Anna Sharyhina, co-founder of the Sphere Women’s Association, a group that promotes LGBTQ and intersex rights in Ukraine, on Sept. 25, 2022, led a Pride march in a subway station in Kharkiv, the country’s second-largest city that is less than 30 miles from the Russian border in eastern Ukraine.

Kharkiv Pride took place during the Ukrainian military’s counteroffensive against Russian troops in Kharkiv Oblast.
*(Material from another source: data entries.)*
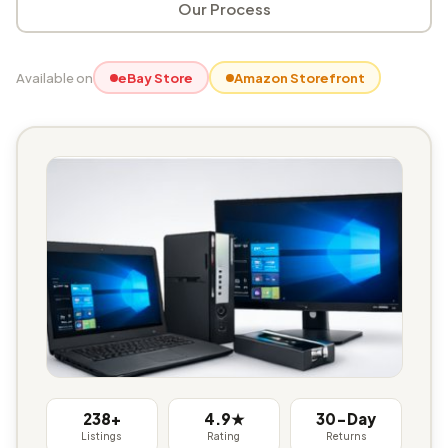
Our Process
Available on
eBay Store
Amazon Storefront
238+
4.9★
30-Day
Listings
Rating
Returns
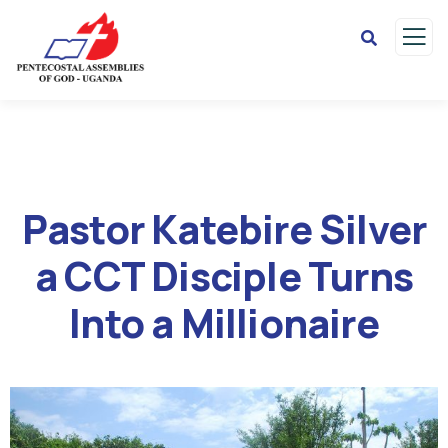
Pastor Katebire Silver
a CCT Disciple Turns
Into a Millionaire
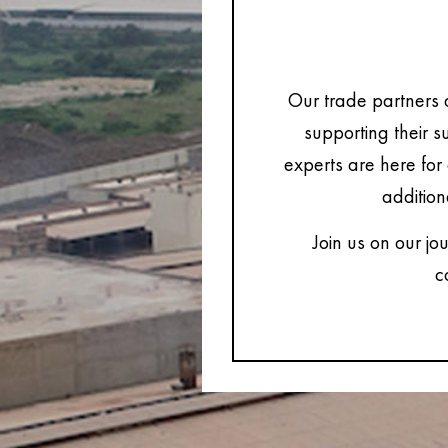
Our trade partners 
supporting their s
experts are here for 
addition
Join us on our jo
c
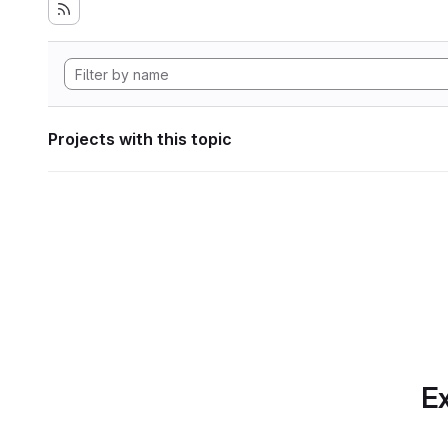
Projects with this topic
Ex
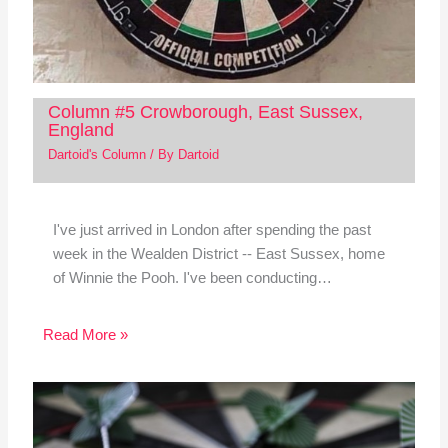
Column #5 Crowborough, East Sussex,
England
Dartoid's Column
/ By
Dartoid
I've just arrived in London after spending the past
week in the Wealden District -- East Sussex, home
of Winnie the Pooh. I've been conducting…
Read More »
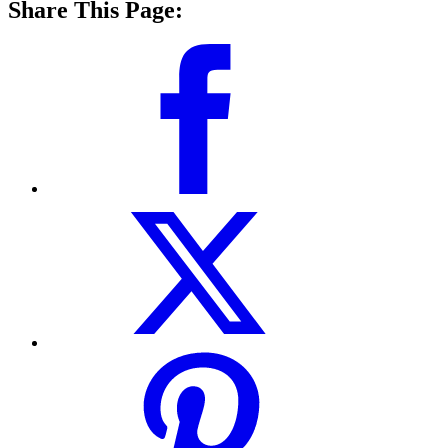
Share This Page:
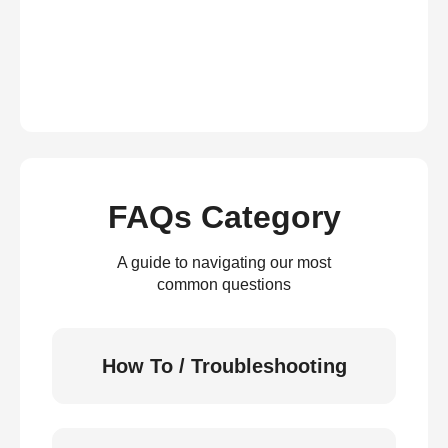
FAQs Category
A guide to navigating our most
common questions
How To / Troubleshooting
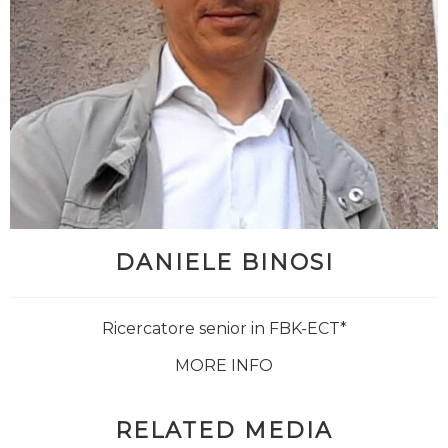
DANIELE BINOSI
Ricercatore senior in FBK-ECT*
MORE INFO
RELATED MEDIA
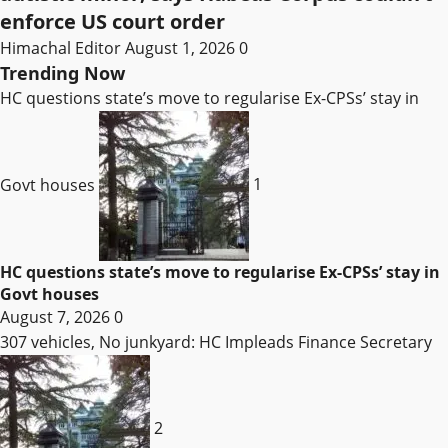
enforce US court order
Himachal Editor
August 1, 2026
0
Trending Now
HC questions state’s move to regularise Ex-CPSs’ stay in
Govt houses
1
HC questions state’s move to regularise Ex-CPSs’ stay in
Govt houses
August 7, 2026
0
307 vehicles, No junkyard: HC Impleads Finance Secretary
2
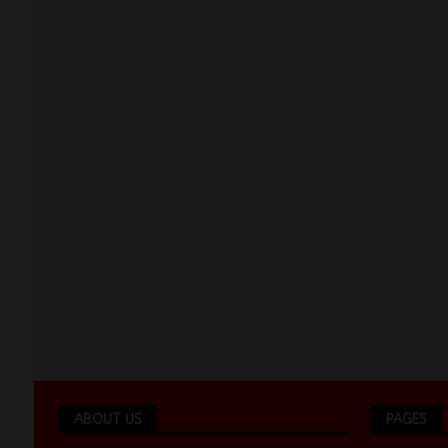
ABOUT US
PAGES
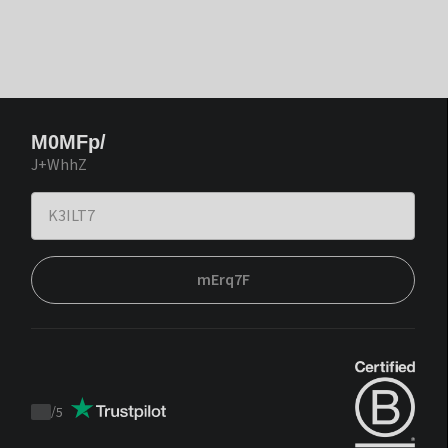
M0MFp/
J+WhhZ
mErq7F
/
5
Trustpilot
score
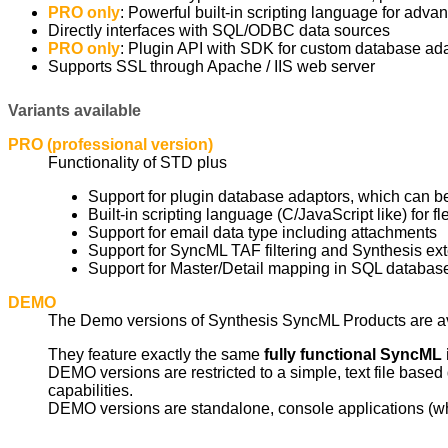
PRO only
: Powerful built-in scripting language for adv
Directly interfaces with SQL/ODBC data sources
PRO only
: Plugin API with SDK for custom database ada
Supports SSL through Apache / IIS web server
Variants available
PRO (professional version)
Functionality of STD plus
Support for plugin database adaptors, which can b
Built-in scripting language (C/JavaScript like) for f
Support for email data type including attachments
Support for SyncML TAF filtering and Synthesis exten
Support for Master/Detail mapping in SQL databas
DEMO
The Demo versions of Synthesis SyncML Products are a
They feature exactly the same
fully functional SyncML
DEMO versions are restricted to a simple, text file bas
capabilities.
DEMO versions are standalone, console applications (wh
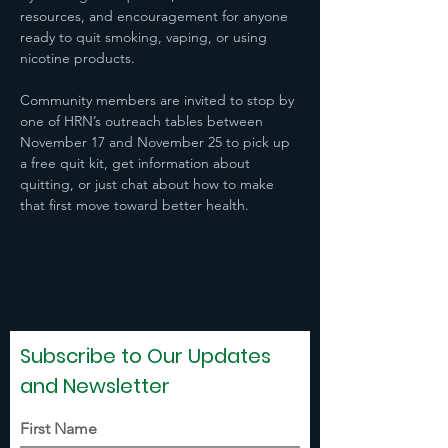
resources, and encouragement for anyone 
ready to quit smoking, vaping, or using 
nicotine products.  
Community members are invited to stop by 
one of HRN’s outreach tables between 
November 17 and November 25 to pick up 
a free quit kit, get information about 
quitting, or just chat about how to make 
that first move toward better health. 
Subscribe to Our Updates
and Newsletter
First Name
Sphere Fundraising Manager Ruslana Hnatchenko on Tuesday told the Washington Blade during a Zoom interview the subway was the only safe place for the event to happen, but she said it was “very important for us to have it in Ukraine and have it in Kharkiv.”

“Kharkiv carries a significance of being at the frontline and it is so close to Russia,” said Hnatchenko. “It was great to have it there.”

Anna Sharyhina, co-founder of the Sphere Women’s Association, center, leads a Pride march in a subway station in Kharkiv, Ukraine, on Sept. 25, 2022. (Photo courtesy of Sphere Women’s Association)

Friday marks one year since Russia launched its war against Ukraine.

Dmitry Shapoval, a gay man with HIV from Kyiv, the Ukrainian capital, and Anastasiia Baraniuk and her partner, Yulia Mulyukina, who were living together from Dniptro, a city on the Dnieper River in central Ukraine, are among the millions of people who have left Ukraine over the last year.

Hnatchenko was in Budapest, Hungary, studying for her master’s degree when the war began, and she spoke with the Blade from there. She visited her family over the Christmas holidays, but they met in Lviv, a city in western Ukraine that is close to the country’s border with Poland, because it was safer than Kharkiv.

“It was unsafe for me to come to Kharkiv,” said Hnatchenko. “It would be better for everyone to meet in the west.”

A Russian airstrike on March 1, 2022, killed Elvira Schemur, a 21-year-old law school student who was a volunteer for Kharkiv Pride and Kyiv Pride. Schemur was volunteering inside Kharkiv’s regional administration building when she was killed.

Hnatchenko said activists in Kherson, a city that Ukrainian forces liberated last November, told her Russian soldiers “were aware of where people from vulnerable groups (LGBTQ and intersex people and Roma people) lived.” Hnatchenko told the Blade people who identified as LGBTQ, intersex or nonbinary did not go outside during the occupation because they were afraid of being forcibly conscripted, attacked or sexually assaulted.

“A lot of LGBT people just tried not to go outside … and obviously not to expose anything about their identity,” she said.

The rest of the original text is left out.